### What the task requires
Reproduce word for word, from the entries below, the line with "あなたのプロダクトは低価格であるか。", the line with "18 Mär 1947", and every line between them, and nothing more.

Data under study START

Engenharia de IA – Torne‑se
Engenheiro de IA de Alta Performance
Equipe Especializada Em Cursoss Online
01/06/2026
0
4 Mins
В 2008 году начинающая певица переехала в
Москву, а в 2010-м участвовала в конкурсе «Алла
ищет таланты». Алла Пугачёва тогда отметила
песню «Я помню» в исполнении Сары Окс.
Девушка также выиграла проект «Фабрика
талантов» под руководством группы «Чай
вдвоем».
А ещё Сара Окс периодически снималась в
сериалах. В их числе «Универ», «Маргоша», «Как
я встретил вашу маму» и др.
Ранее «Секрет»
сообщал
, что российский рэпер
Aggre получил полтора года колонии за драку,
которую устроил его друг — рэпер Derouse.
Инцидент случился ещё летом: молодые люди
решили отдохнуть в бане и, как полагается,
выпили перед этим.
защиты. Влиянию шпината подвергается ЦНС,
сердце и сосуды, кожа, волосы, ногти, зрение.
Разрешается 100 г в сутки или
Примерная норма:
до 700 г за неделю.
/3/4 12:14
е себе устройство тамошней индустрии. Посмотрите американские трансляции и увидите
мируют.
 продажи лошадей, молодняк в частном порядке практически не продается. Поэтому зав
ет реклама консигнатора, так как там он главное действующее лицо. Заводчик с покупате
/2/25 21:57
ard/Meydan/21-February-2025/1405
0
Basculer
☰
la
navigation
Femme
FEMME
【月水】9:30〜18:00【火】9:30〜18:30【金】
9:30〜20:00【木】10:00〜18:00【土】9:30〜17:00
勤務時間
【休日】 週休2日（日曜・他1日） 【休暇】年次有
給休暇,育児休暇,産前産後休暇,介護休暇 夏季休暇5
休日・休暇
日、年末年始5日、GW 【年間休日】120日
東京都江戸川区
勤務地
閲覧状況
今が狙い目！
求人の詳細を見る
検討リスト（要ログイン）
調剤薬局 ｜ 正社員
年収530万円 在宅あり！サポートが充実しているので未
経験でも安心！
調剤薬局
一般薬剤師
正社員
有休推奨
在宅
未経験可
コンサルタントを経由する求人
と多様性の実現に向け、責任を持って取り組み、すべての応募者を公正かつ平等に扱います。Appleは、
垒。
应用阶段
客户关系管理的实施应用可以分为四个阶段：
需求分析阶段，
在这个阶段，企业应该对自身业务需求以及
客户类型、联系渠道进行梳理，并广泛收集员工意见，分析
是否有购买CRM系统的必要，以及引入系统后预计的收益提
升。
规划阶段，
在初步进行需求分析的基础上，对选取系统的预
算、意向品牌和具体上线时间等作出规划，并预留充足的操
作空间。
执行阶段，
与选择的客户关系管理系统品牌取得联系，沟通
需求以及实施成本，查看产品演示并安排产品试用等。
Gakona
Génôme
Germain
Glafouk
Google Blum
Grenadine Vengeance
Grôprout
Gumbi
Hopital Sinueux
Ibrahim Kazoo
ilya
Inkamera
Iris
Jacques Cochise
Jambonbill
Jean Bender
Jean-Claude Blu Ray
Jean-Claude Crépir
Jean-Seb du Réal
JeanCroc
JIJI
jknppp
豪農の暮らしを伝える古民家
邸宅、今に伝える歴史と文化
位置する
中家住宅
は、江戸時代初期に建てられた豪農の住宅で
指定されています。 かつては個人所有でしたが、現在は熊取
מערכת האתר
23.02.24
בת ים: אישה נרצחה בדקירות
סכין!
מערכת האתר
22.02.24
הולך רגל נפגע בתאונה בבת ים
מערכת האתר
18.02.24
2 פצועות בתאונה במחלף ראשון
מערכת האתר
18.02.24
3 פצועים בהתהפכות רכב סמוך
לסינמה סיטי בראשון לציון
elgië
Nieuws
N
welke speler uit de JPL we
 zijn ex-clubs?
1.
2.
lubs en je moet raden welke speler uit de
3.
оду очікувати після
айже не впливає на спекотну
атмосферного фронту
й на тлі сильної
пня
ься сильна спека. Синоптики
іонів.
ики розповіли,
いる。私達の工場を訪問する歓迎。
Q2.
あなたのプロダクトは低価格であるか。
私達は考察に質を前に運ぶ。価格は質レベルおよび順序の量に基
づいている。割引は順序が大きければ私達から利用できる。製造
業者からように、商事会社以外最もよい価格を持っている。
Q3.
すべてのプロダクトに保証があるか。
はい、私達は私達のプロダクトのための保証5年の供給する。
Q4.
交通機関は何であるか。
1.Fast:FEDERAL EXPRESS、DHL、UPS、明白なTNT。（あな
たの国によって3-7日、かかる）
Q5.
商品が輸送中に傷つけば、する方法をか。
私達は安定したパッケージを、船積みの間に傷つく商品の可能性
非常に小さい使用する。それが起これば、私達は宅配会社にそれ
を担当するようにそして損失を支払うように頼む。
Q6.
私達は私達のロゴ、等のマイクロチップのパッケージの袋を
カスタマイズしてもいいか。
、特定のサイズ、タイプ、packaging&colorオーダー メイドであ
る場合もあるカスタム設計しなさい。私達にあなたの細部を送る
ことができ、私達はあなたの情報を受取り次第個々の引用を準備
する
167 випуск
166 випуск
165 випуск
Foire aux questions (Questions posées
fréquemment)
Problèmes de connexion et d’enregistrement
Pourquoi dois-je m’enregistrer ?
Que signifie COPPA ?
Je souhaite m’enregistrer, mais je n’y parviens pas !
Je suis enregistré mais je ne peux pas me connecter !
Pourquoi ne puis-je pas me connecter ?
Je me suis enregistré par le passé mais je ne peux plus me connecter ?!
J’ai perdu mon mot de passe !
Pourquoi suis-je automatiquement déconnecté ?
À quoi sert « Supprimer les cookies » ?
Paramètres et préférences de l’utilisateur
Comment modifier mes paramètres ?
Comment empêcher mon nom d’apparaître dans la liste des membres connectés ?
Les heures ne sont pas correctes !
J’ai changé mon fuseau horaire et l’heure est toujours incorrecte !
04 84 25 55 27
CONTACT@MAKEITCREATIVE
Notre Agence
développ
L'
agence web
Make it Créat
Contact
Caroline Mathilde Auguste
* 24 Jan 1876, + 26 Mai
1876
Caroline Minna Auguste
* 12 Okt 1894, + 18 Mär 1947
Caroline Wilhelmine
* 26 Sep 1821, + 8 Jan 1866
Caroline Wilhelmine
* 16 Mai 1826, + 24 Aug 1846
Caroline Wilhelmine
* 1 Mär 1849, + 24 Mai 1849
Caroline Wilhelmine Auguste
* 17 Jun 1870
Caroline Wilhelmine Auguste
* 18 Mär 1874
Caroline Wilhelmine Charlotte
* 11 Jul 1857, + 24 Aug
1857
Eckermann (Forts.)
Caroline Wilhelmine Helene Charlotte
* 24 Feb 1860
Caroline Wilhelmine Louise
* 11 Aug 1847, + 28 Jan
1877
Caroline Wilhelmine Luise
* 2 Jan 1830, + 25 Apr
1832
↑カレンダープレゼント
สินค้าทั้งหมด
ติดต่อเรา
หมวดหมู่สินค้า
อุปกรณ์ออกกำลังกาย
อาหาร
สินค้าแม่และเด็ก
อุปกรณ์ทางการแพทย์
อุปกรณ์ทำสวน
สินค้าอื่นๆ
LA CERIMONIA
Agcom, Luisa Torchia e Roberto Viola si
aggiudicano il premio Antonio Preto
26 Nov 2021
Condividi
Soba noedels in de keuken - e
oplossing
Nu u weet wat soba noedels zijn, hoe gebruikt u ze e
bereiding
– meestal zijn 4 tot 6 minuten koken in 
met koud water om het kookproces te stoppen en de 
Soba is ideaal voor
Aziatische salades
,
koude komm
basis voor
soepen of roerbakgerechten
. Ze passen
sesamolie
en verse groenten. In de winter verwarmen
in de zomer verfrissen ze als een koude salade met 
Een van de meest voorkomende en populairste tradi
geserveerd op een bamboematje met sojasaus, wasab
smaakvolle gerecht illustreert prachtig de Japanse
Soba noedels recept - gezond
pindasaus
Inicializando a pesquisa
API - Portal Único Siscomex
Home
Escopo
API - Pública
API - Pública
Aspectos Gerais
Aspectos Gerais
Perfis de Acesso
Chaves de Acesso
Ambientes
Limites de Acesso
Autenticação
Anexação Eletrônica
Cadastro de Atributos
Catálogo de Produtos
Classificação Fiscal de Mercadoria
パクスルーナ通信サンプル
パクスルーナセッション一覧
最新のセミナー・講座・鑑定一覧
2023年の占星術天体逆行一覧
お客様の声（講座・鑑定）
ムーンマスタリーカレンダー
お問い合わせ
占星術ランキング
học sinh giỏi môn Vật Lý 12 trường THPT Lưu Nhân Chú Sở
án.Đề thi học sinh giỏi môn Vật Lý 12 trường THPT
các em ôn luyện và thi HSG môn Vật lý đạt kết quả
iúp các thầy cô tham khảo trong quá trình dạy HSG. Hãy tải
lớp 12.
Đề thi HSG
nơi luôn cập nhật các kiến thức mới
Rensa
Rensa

Data under study END

### The completed task
あなたのプロダクトは低価格であるか。
私達は考察に質を前に運ぶ。価格は質レベルおよび順序の量に基
づいている。割引は順序が大きければ私達から利用できる。製造
業者からように、商事会社以外最もよい価格を持っている。
Q3.
すべてのプロダクトに保証があるか。
はい、私達は私達のプロダクトのための保証5年の供給する。
Q4.
交通機関は何であるか。
1.Fast:FEDERAL EXPRESS、DHL、UPS、明白なTNT。（あな
たの国によって3-7日、かかる）
Q5.
商品が輸送中に傷つけば、する方法をか。
私達は安定したパッケージを、船積みの間に傷つく商品の可能性
非常に小さい使用する。それが起これば、私達は宅配会社にそれ
を担当するようにそして損失を支払うように頼む。
Q6.
私達は私達のロゴ、等のマイクロチップのパッケージの袋を
カスタマイズしてもいいか。
、特定のサイズ、タイプ、packaging&colorオーダー メイドであ
る場合もあるカスタム設計しなさい。私達にあなたの細部を送る
ことができ、私達はあなたの情報を受取り次第個々の引用を準備
する
167 випуск
166 випуск
165 випуск
Foire aux questions (Questions posées
fréquemment)
Problèmes de connexion et d’enregistrement
Pourquoi dois-je m’enregistrer ?
Que signifie COPPA ?
Je souhaite m’enregistrer, mais je n’y parviens pas !
Je suis enregistré mais je ne peux pas me connecter !
Pourquoi ne puis-je pas me connecter ?
Je me suis enregistré par le passé mais je ne peux plus me connecter ?!
J’ai perdu mon mot de passe !
Pourquoi suis-je automatiquement déconnecté ?
À quoi sert « Supprimer les cookies » ?
Paramètres et préférences de l’utilisateur
Comment modifier mes paramètres ?
Comment empêcher mon nom d’apparaître dans la liste des membres connectés ?
Les heures ne sont pas correctes !
J’ai changé mon fuseau horaire et l’heure est toujours incorrecte !
04 84 25 55 27
CONTACT@MAKEITCREATIVE
Notre Agence
développ
L'
agence web
Make it Créat
Contact
Caroline Mathilde Auguste
* 24 Jan 1876, + 26 Mai
1876
Caroline Minna Auguste
* 12 Okt 1894, + 18 Mär 1947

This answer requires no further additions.